The issue of full funding has been an ongoing concern for the Legislature and to those who have bought into the program. The Legislature has remained particularly concerned because a GET contract promises that the State will make up any shortfall in funding. GET began running into funding issues at the start of the recession, and in order to build up reserves, the cost of a GET unit increased this year by more than at any time in the history of the 14-year-old program, jumping from $117 in 2010-11 to $163 this year.
As well as the current health of the program, the committee heard analysis of how the program might be impacted if colleges and universities in Washington implement differential tuition rates. Differential tuition, the practice of charging students different rates of tuition depending on what program of study they chose, has become an issue of concern for the GET program. Institutions were authorized in 2011 to charge differential tuition rates if they so desired, however, the practice has yet to be implemented at any university or college. Of primary concern at the Legislature is how differential tuition might negatively impact the GET program.
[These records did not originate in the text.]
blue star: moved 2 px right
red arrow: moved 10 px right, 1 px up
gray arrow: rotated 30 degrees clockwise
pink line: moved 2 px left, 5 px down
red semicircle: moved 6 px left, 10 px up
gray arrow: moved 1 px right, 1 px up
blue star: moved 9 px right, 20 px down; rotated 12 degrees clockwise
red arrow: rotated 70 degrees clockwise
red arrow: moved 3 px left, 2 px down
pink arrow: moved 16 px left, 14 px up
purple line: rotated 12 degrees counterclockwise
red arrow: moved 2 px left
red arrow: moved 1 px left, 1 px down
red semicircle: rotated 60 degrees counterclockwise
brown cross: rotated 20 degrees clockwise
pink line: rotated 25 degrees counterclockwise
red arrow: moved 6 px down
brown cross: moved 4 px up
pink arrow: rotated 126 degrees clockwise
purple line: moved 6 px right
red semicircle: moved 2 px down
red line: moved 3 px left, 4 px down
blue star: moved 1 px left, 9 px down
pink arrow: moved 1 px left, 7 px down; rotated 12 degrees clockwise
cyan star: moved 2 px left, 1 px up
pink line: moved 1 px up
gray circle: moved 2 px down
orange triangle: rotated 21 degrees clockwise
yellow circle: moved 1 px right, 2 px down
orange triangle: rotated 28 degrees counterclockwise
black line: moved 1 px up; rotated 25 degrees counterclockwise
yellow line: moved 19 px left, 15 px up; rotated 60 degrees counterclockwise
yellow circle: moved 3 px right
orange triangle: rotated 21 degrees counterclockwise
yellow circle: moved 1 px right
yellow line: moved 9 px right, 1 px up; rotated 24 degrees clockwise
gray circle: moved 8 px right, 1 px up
The State Actuary provided analysis of two scenarios. Currently GET has an 80% funding status. A 20% increase in the cost of a GET credit with differential tuition would result in a 67% funded status, and a 50% increase results in a 54% funded status. In order to make this up, the cost of GET credits increases significantly. Currently $163, a 20% increase results in a $257 price tag, and a 50% increase at $521 price tag. Not surprisingly, legislators were alarmed at this rate increase but unable to come to a conclusion. Committee staff members provided a few recommendations on how to proceed, but no final decisions were made. The Committee is expected to meet once more before the fall when recommendations must be made to the legislature.